Hemos dejado el desconcierto para el final. Nos referimos al contenido de la oración de la mujer sirofenicia o cananea: “la liberación de un demonio muy malo” que atormentaba a su hija En tiempos de Jesús existe una cosmovisión polidemonística. Los demonios son espíritus o seres superiores al hombre. Pueden ser buenos como los que posee Cristo (Ap 3,1; 1,4; 4,5; 5,6: “los siete espíritus”). Si el demonio es un espíritu bueno, se dice que el hombre lo tiene. Si el espíritu demoníaco es malo es él el que tiene al hombre, el hombre está poseído por él.

 

La personalidad más destacada de los demonios reside en que son generadores de enfermedades. No debe pensarse que el NT atribuye todas las enfermedades a los demonios. Pero, dicho esto, también puede afirmarse que el hecho de que existan enfermedades en el presente eón, del que el jefe supremo es Satanás (Jn 12,31), el Mal, del tipo que sea, es inseparable de él. Esto explica que Jesús considere como esclavizada por Satanás aquella mujer que arrastraba hacía tantos años su enfermedad y que nadie hubiese podido hacer nada para curarla (Lc 13,11). Ciertamente que no todas las enfermedades son obra del demonio, pero todas ellas pueden ser consideradas como tales. Todas ellas tienen que ver con el Mal o con el Maligno. En modo alguno deben ser consideradas desde la culpa o responsabilidad moral de aquel que las padece.

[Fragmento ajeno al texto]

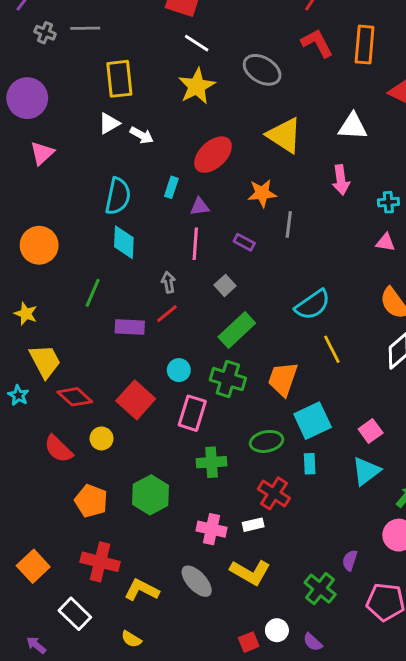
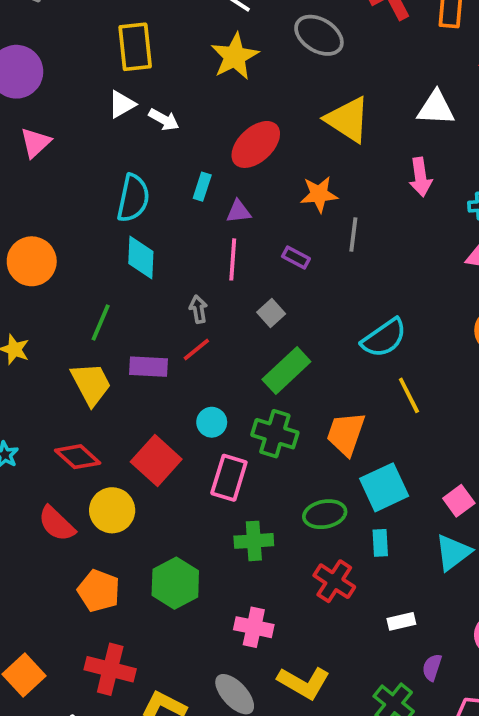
yellow trapezoid: (45, 361) -> (91, 384), moved
yellow circle: (102, 438) -> (112, 510), size x1.5
white rectangle: (253, 525) -> (401, 621), moved

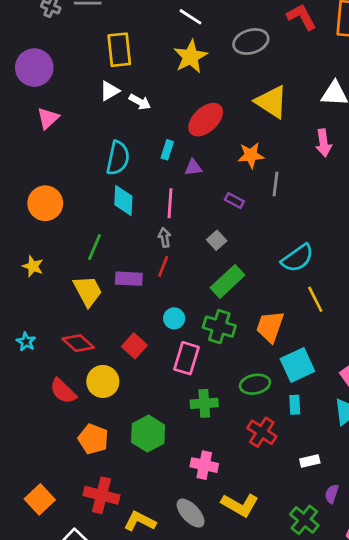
gray ellipse: (319, 35) -> (251, 42), turned -48
pink line: (233, 259) -> (170, 203), moved
red line: (196, 349) -> (163, 266), turned -30
red square: (156, 461) -> (134, 346), size x0.7

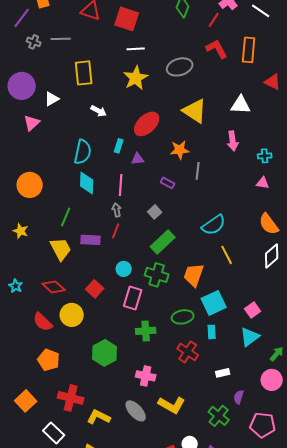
white line: (191, 17) -> (136, 49), turned -36
white triangle: (110, 91) -> (52, 99), moved
orange pentagon: (93, 439) -> (49, 360), moved

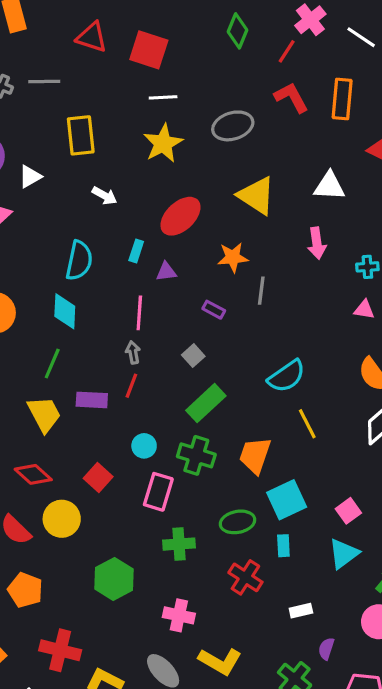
cyan diamond: (87, 183) -> (65, 311), moved

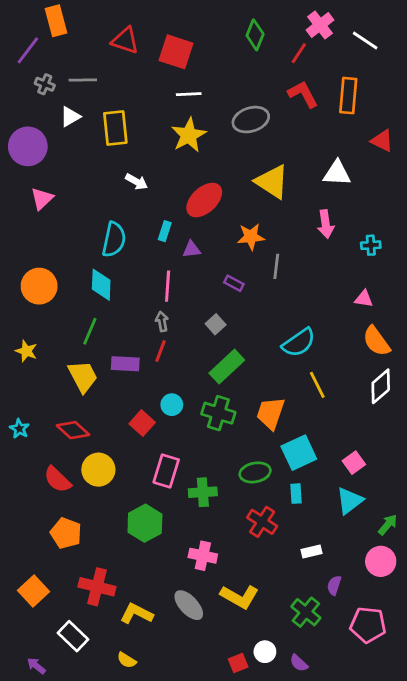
white triangle: (30, 177) -> (70, 117), moved
pink triangle: (364, 310) -> (364, 299), moved
red square: (98, 478) -> (142, 423), moved
pink rectangle: (158, 492) -> (166, 471), moved

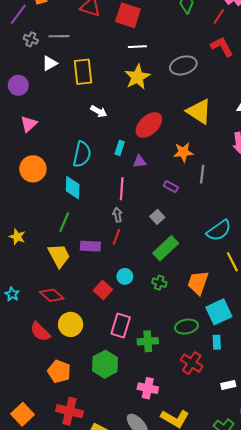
purple circle: (28, 146) -> (18, 85), size x0.7
orange circle: (39, 286) -> (33, 169), moved
green cross: (218, 413) -> (159, 283), size x0.6
orange pentagon: (66, 533) -> (59, 371), moved

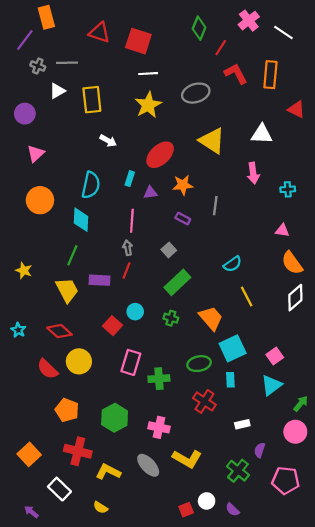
red line: (219, 16) -> (221, 48), moved
orange star: (183, 152) -> (183, 185), moved
cyan semicircle: (219, 230) -> (233, 264), size x0.7
orange trapezoid: (198, 283) -> (211, 318), turned 120
green hexagon: (105, 364) -> (115, 418), moved

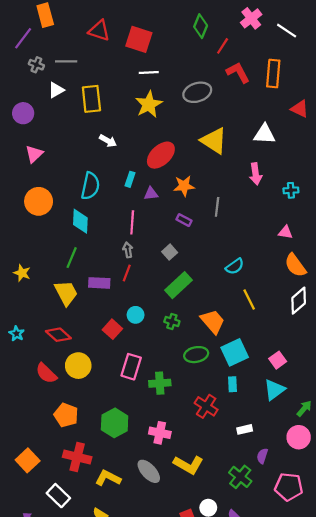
green ellipse: (199, 364) -> (196, 355), moved

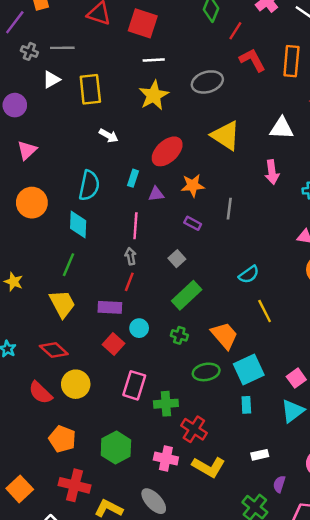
purple rectangle: (99, 283) -> (110, 307), moved
red cross: (206, 406) -> (194, 429), moved
yellow L-shape: (188, 465) -> (209, 467), moved

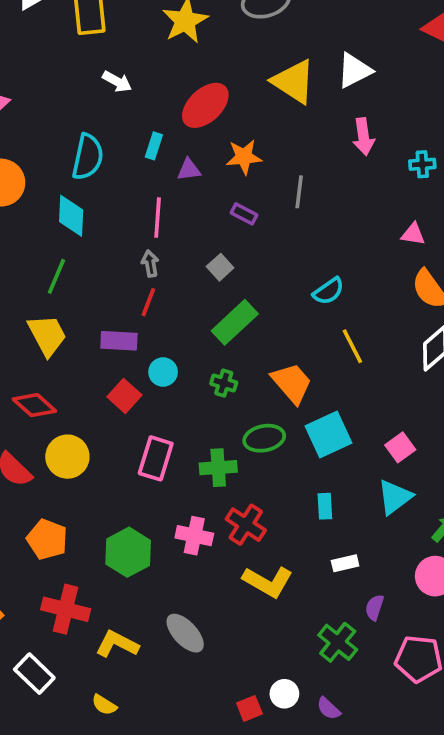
white triangle: (282, 128) -> (354, 70), moved, turned -30
green cross: (166, 404) -> (218, 468), moved
cyan rectangle: (246, 405) -> (325, 506), moved
pink cross: (166, 458) -> (194, 536), moved

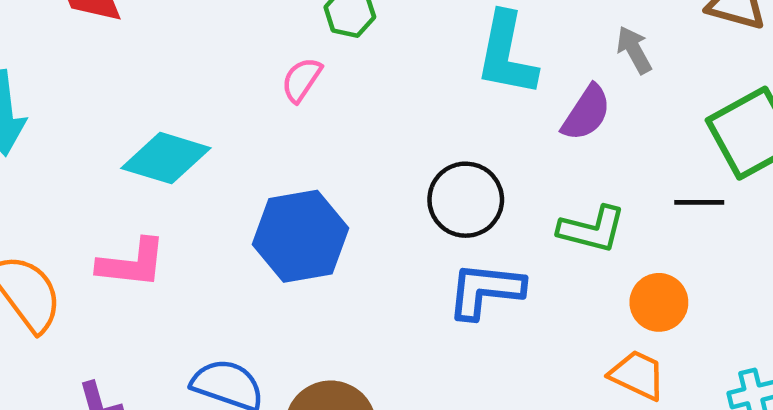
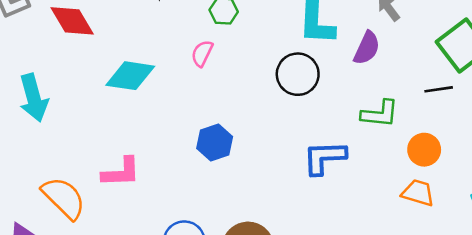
cyan diamond: (166, 158) -> (130, 76), moved
black circle: (466, 200) -> (298, 74), moved
blue hexagon: (301, 236) -> (215, 142), size x0.7

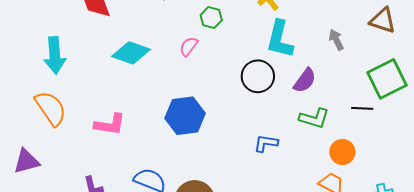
purple semicircle: (367, 48) -> (305, 80), moved
blue hexagon: (215, 142) -> (185, 116), size x1.4
blue L-shape: (324, 158) -> (266, 143), size x0.7
orange semicircle: (64, 198) -> (51, 108), moved

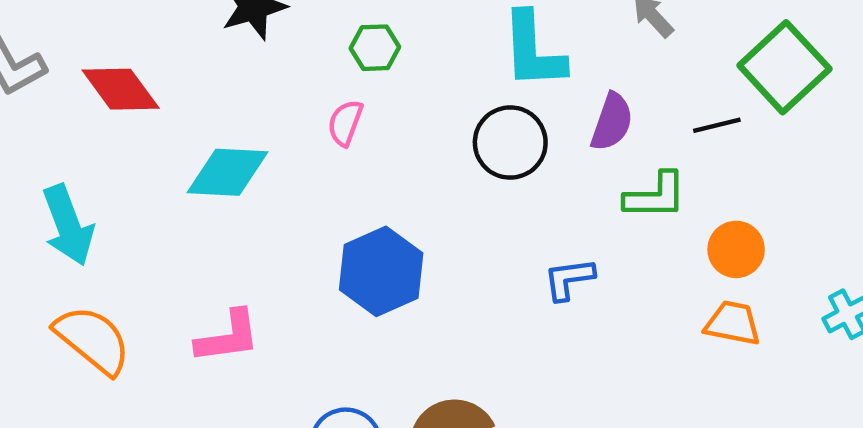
black line: (362, 108) -> (717, 125), moved

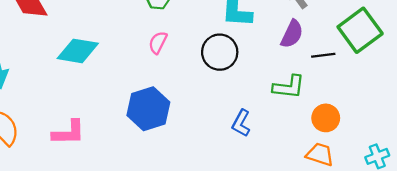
purple semicircle: (612, 122) -> (292, 34), moved
pink semicircle: (345, 123) -> (158, 43), moved
blue L-shape: (569, 279) -> (241, 123), turned -60

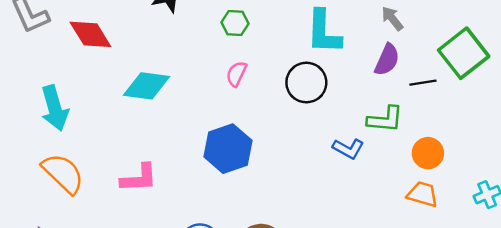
blue L-shape: (241, 123) -> (348, 149), moved, turned -88

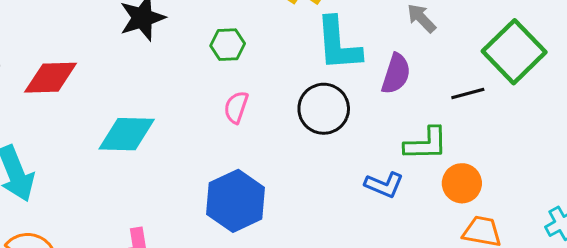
red diamond: (90, 34) -> (51, 78), turned -54
purple semicircle: (387, 60) -> (396, 74), moved
orange circle: (428, 153) -> (462, 183), moved

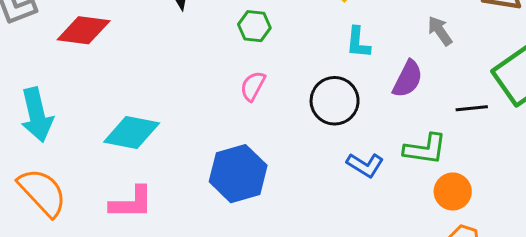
cyan L-shape: (338, 44) -> (358, 42), size x0.6
cyan diamond: (127, 134) -> (132, 133), moved
blue L-shape: (384, 185) -> (365, 165), moved

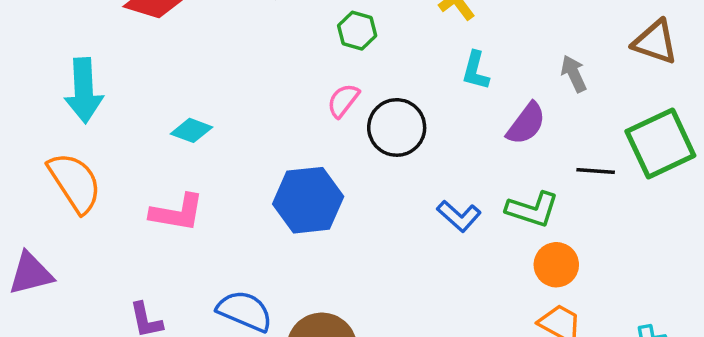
black circle: (335, 101) -> (397, 127), moved
cyan diamond: (132, 133) -> (191, 130), size x0.6

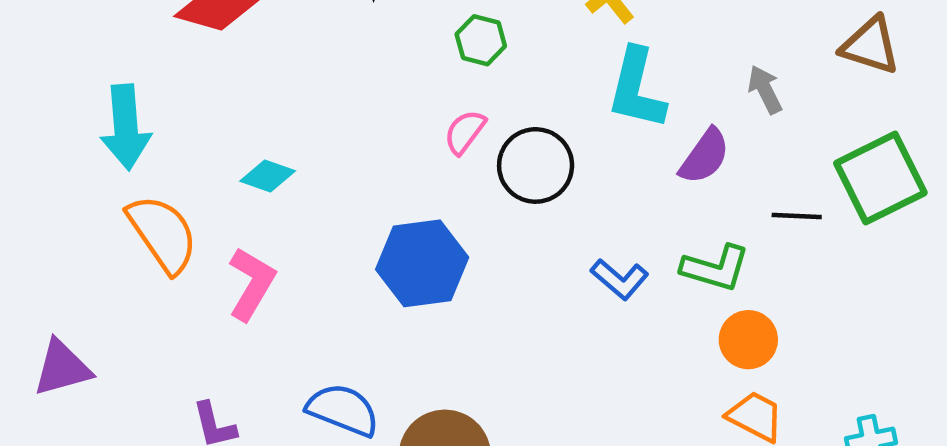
cyan L-shape: (475, 71) -> (637, 89), size x1.6
orange semicircle: (75, 182) -> (163, 234), moved
pink L-shape: (177, 213) -> (252, 284), turned -68

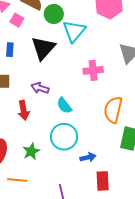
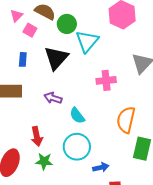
red arrow: (24, 110) -> (37, 136), moved
green star: (31, 151) -> (44, 161), turned 30

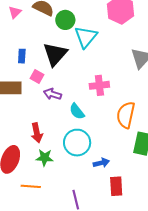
pink square: (30, 30) -> (37, 77), moved
pink cross: (106, 80) -> (99, 85), moved

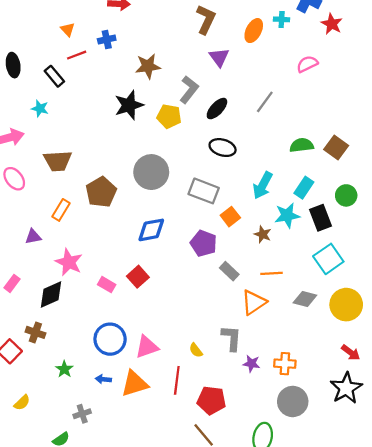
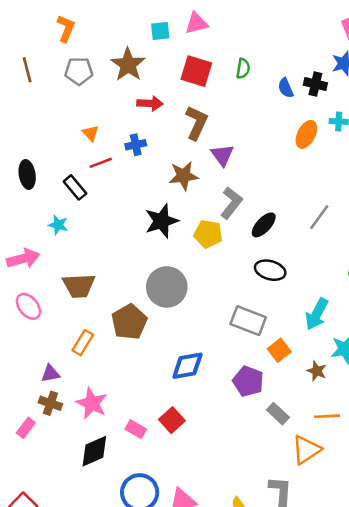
brown L-shape: (206, 19) -> (196, 123), moved
purple triangle: (219, 57) -> (222, 155), moved
gray circle: (151, 172) -> (167, 287), moved
black diamond: (51, 295) -> (94, 451), moved
brown cross: (35, 332) -> (50, 403), moved

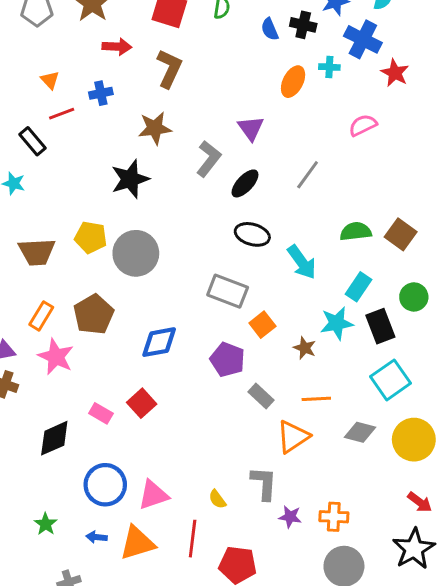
purple triangle: (222, 155) -> (251, 128), moved
yellow pentagon: (208, 234) -> (91, 237), moved
cyan arrow: (317, 314) -> (302, 262), moved, turned -64
brown pentagon: (129, 322) -> (94, 314), moved
pink star: (92, 403) -> (56, 357), moved

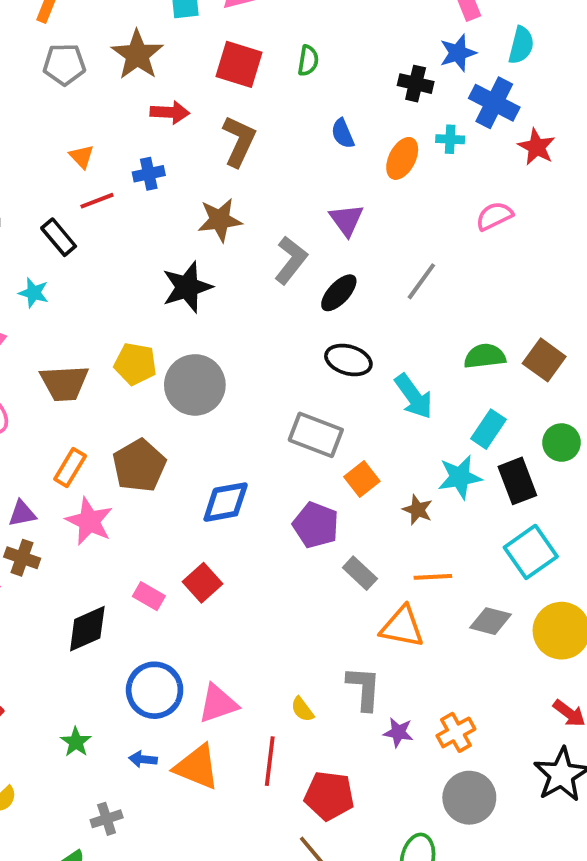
blue semicircle: (270, 29) -> (343, 133), moved
orange triangle: (293, 437) -> (402, 627), turned 45
orange cross: (334, 517) -> (456, 732), turned -32
orange triangle: (137, 543) -> (197, 767), turned 39

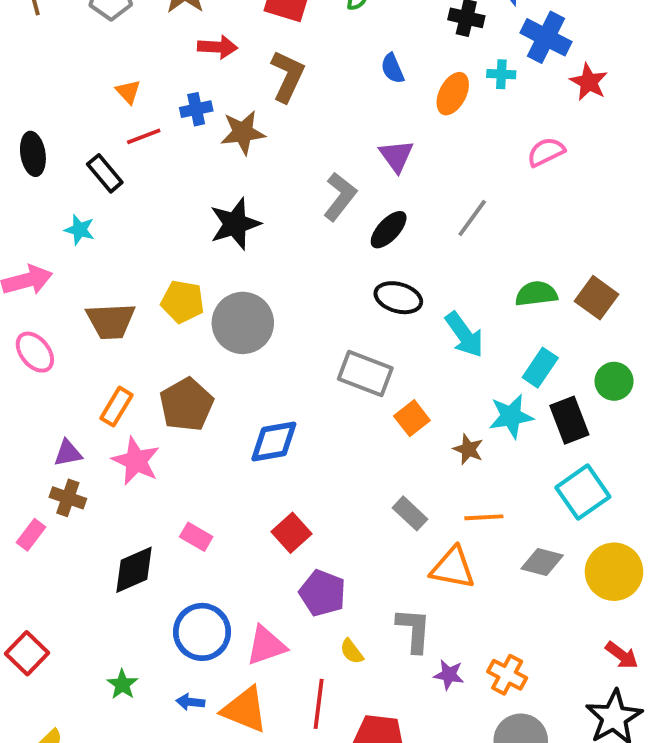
brown star: (220, 220) -> (243, 133), moved
purple pentagon: (316, 525) -> (323, 593), moved
red square: (203, 583) -> (291, 533), moved
orange cross: (456, 732) -> (507, 675), turned -33

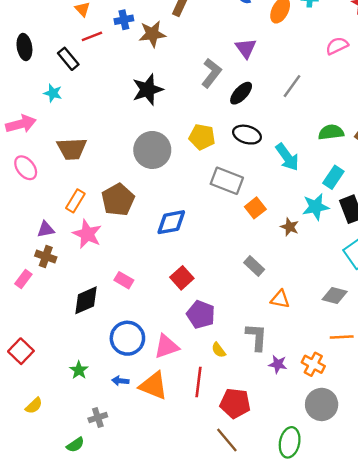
yellow pentagon: (183, 302) -> (202, 137), moved
orange line: (484, 517) -> (342, 337), moved
orange triangle: (453, 568) -> (280, 299), size x0.7

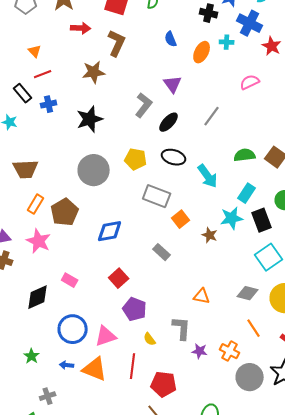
blue cross: (124, 20) -> (49, 104), moved
orange rectangle: (75, 201) -> (36, 204), moved
gray rectangle: (254, 266) -> (162, 252), moved
orange line: (342, 337) -> (254, 328), turned 60
gray circle: (322, 404) -> (250, 377), moved

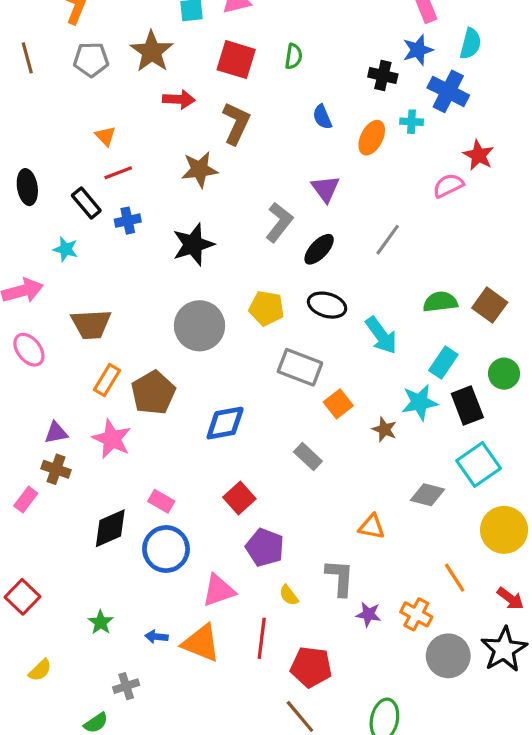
red star: (272, 46) -> (479, 155), moved
gray diamond: (248, 293) -> (427, 495), moved
blue circle: (73, 329) -> (166, 549), moved

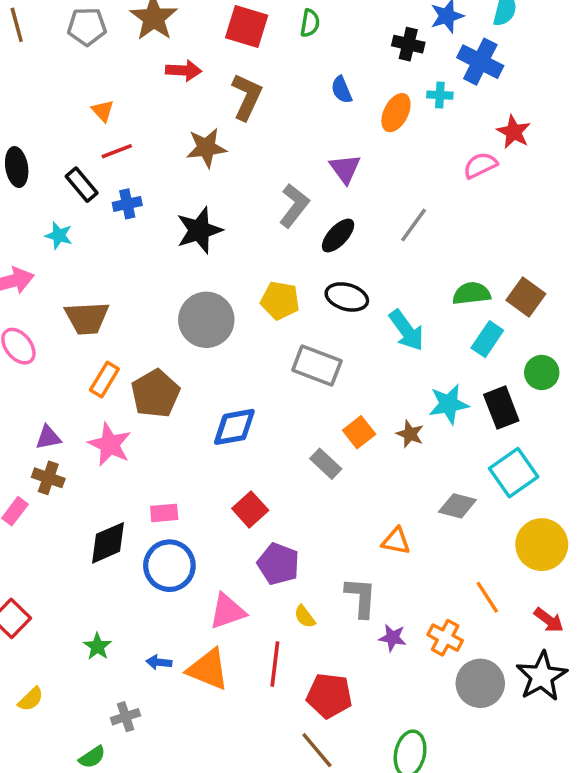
cyan rectangle: (443, 362) -> (487, 339), moved
orange square: (338, 404) -> (359, 432), moved
pink rectangle: (161, 501) -> (164, 513), turned -35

Jesús se opuso radicalmente a esta mentalidad de sus contemporáneos (Jn 9,3).

 

Jesús se reconoce y se autopresenta como Aquel que quiebra el poder del diablo y de sus ángeles, porque él es en quien se halla el señorío de Dios para los hombres (Mt 12,28 y par.). Exactamente por eso la curación de los posesos es un punto esencial en la información de los evangelios y del libro de los Hechos. También es esencial que la expulsión de los demonios tiene lugar mediante una orden cursada en el poder de Dios, en contraposición a los conjuros y a la magia.

 

El apóstol Pablo, al debatirse en el problema del rechazo o repulsa de Israel (segunda lectura), entre las justificaciones teológicas que menciona, hace referencia al beneficio que esto había supuesto para los gentiles: ¡éstos son los judíos! Ahora se dirige a los beneficiados, a los gentiles cristianos, con la advertencia de no presumir de los favores o de la gracia recibida. Este pensamiento le vuelve a la posibilidad de la conversión de Israel.

 

El plan salvífico de Dios debe verse a larga distancia. La elección de Dios supone un plan y designio permanentes. La “desobediencia” -palabra clave en estos últimos versículos- incluye la infidelidad. Claro que los judíos podían responder que ellos eran fieles y creyentes, porque observaban la Ley. Pero aún así, responde Pablo, que se oponían al plan de Dios porque rechazaban el evangelio. Y este debate hace que la convicción “nueva” -distinta de la que había tenido en el judaísmo- aflora a su conciencia mediante la afirmación final: “Porque Dios nos encerró a todos en la desobediencia para tener misericordia de todos”.